I don't let that stuff bother me, so I told the young woman,
Yeah, I'm American, is it that obvious? She pointed to my Nike sneakers and UCLA sweatshirt,
Very obvious, she said.
In America, grown men like to wear kids' clothes.
That jibe stung. I swore I'd never wear that sweatshirt again and promised myself to buy a pair of black, lace-up shoes. I did not want to stick out like a sore thumb. I wanted to disappear into my surroundings.
I'm guessing you're a schoolteacher, I told her, pointing at her canvas shoulder bag and black beret.
You have the teacher look.
Not bad, she said.
I'm a lecturer at the university.

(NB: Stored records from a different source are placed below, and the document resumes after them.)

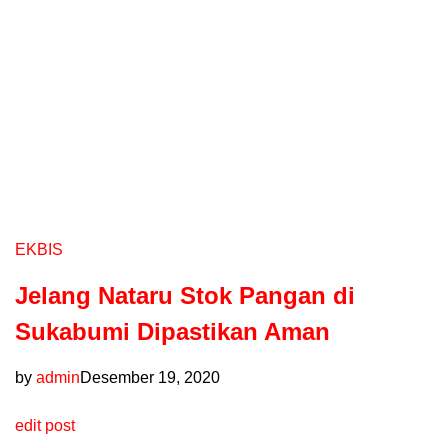
EKBIS
Jelang Nataru Stok Pangan di
Sukabumi Dipastikan Aman
by
admin
Desember 19, 2020
edit post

I teach undergrads. English literature.
Does that include American literature? I asked.
Or are we too much like boys to get included alongside the men? That seemed a bit combative, but what the hell.
No, American lit is not my thing. But sure, it's taught in my department.
She asked what I was doing in Amsterdam and I told her I was escaping from my dull American life and my dull American marriage.
I'm looking for Famke Janssen, I told her.
Famke's in Hollywood, she said.
You won't find her here.
I just did, I told her.
You look just like Famke.
My name is Tessa, she said,
but I am happy to be your Famke for a few days if you want me to.
No, I said.
Tessa is perfect. Be my Tessa for a few days. And she was.
For a full week, we were inseparable, going on long bike rides in the city, walking along the canals, visiting tiny cafes, bars, and bistros, spending nights together in her small, central apartment overlooking the red light district.
It came to an end not because we wanted it to, but Tessa had to return to work at the university, and I, not wanting the love affair to fade into dullness, caught a train north to Copenhagen. My week with Tessa was the happiest of my life, and it is why I decided to leave my wife.